(ACTIVITY): For the entries that follow, give the number of lines holding the string "Потому" and nothing more.

┌──

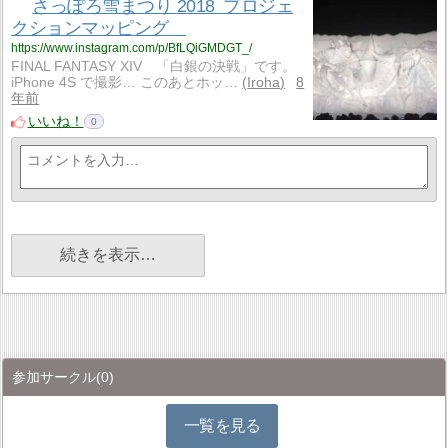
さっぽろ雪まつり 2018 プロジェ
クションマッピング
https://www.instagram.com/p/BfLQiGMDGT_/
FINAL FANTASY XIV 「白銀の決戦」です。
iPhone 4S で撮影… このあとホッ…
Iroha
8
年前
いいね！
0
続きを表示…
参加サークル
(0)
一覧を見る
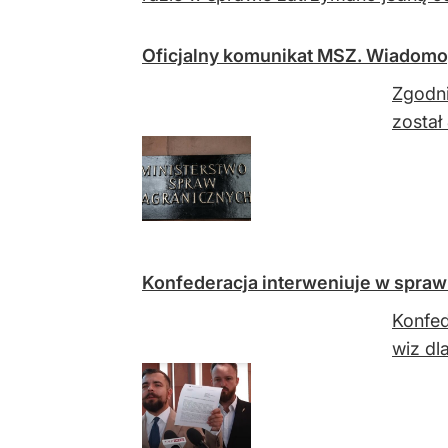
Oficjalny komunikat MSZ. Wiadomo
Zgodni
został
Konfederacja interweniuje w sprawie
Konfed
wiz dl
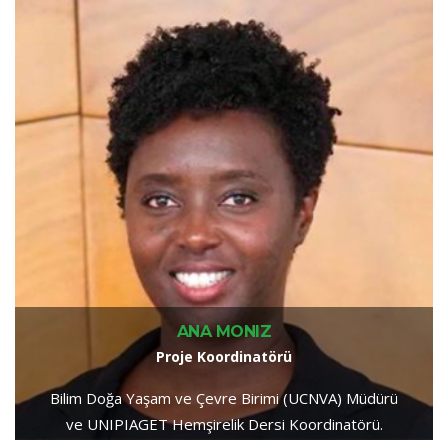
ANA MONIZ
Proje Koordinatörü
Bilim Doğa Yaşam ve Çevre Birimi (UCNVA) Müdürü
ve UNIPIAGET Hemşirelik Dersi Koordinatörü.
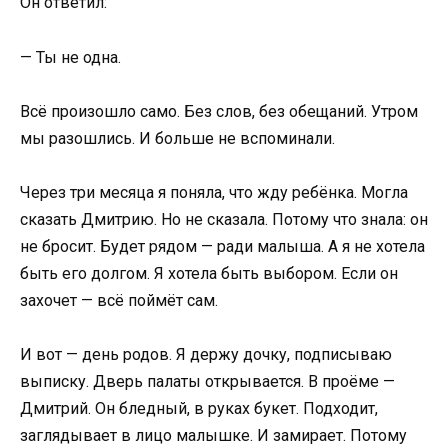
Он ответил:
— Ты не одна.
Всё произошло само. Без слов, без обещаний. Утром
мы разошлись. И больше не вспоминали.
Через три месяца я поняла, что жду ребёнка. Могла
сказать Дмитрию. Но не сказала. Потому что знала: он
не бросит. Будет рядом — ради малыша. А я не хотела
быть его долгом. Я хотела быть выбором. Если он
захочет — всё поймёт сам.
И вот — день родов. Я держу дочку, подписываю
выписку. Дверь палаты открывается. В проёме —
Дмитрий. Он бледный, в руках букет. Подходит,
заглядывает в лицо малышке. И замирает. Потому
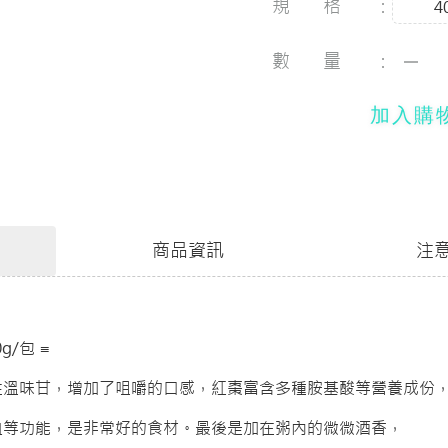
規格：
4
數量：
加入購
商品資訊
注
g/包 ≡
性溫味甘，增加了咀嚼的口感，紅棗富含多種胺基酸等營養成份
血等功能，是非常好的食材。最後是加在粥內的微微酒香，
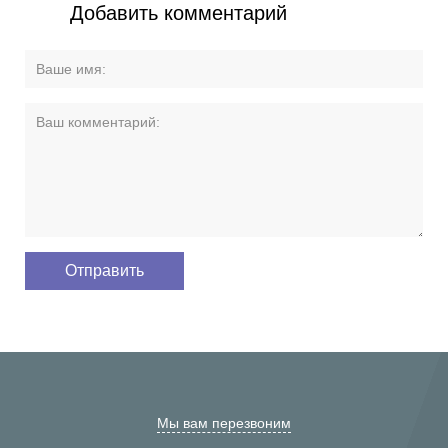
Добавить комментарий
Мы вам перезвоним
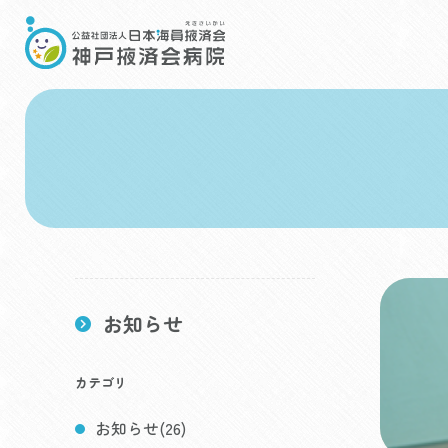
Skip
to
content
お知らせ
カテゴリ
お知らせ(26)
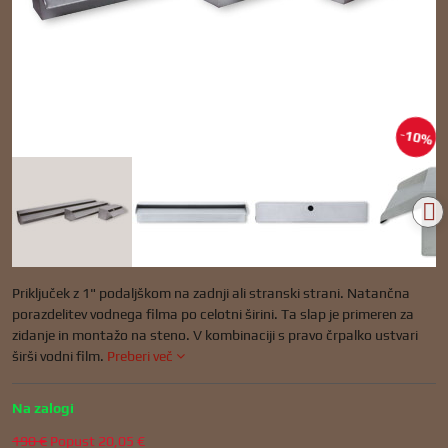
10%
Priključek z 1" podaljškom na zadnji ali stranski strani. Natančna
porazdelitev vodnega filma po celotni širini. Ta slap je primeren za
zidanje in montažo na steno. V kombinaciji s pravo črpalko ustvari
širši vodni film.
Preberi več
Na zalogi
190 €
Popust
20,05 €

└──
┌──

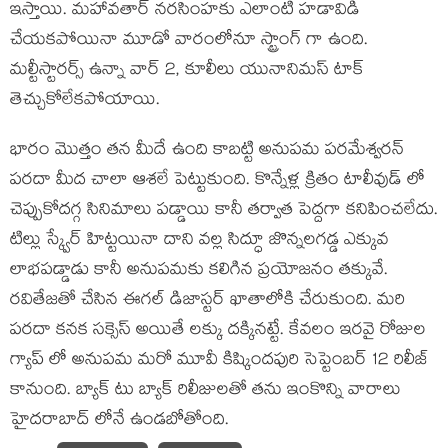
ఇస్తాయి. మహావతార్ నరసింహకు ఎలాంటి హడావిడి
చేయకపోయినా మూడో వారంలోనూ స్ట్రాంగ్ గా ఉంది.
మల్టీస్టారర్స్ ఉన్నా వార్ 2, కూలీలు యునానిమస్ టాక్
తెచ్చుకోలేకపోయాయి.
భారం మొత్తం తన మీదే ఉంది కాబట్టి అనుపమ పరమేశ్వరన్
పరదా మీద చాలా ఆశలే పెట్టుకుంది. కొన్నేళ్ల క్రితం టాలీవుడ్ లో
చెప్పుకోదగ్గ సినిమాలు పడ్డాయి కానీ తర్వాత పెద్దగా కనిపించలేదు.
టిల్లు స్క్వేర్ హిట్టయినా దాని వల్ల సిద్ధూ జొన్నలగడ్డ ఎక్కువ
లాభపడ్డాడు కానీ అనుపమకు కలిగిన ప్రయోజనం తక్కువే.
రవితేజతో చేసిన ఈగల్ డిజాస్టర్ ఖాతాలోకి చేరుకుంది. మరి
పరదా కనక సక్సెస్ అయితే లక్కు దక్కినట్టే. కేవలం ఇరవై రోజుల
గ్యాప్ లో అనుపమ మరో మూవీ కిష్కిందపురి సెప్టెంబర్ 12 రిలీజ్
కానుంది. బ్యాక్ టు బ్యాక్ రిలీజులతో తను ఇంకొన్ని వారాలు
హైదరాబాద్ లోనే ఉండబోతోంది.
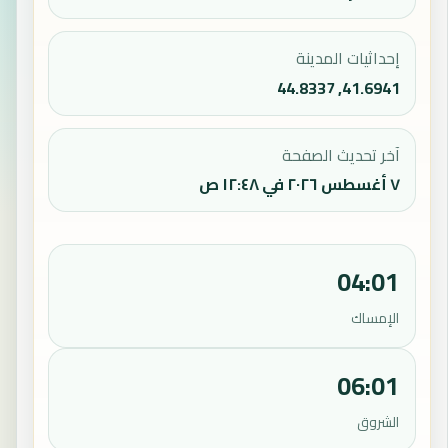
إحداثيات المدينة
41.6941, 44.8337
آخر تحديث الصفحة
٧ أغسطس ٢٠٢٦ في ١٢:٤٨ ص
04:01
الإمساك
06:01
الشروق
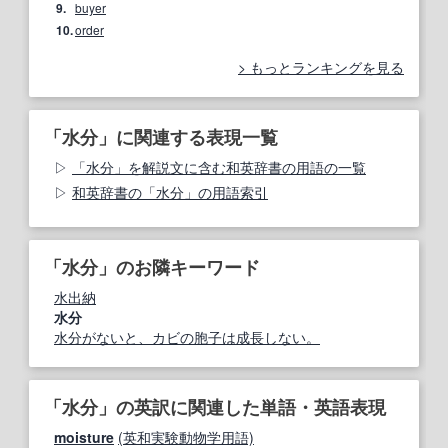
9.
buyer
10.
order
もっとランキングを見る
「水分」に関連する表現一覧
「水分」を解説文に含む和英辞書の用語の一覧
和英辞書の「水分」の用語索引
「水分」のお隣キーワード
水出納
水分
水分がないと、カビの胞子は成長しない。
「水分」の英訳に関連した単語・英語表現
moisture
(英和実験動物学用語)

└──

(COMPLETED EXERCISE): 2